(Data extracted from a collection)

[Start of section]

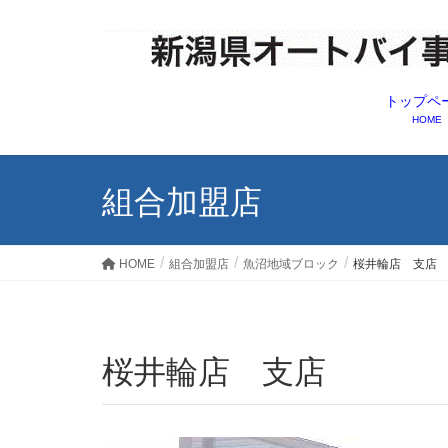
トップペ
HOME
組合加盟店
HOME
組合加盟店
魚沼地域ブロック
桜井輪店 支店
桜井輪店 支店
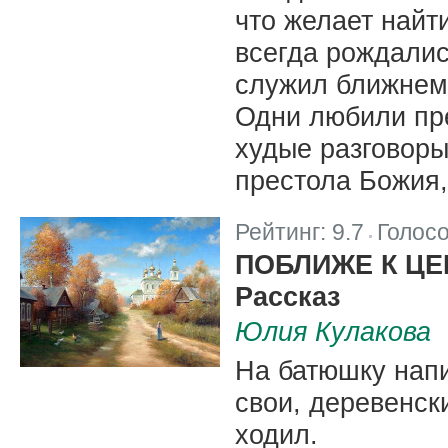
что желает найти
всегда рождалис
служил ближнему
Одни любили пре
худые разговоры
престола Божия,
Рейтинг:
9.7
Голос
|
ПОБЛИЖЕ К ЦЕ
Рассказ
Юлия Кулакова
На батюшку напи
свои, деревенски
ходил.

[End of section]

Task details:
None of the lines before the one containing "что желает найти" belong in the answer; reproduce that line and all later lines of the records exactly.

Exercise answer:
что желает найти
всегда рождалис
служил ближнему
Одни любили пре
худые разговоры
престола Божия,
Рейтинг:
9.7
Голос
|
ПОБЛИЖЕ К ЦЕ
Рассказ
Юлия Кулакова
На батюшку напи
свои, деревенски
ходил.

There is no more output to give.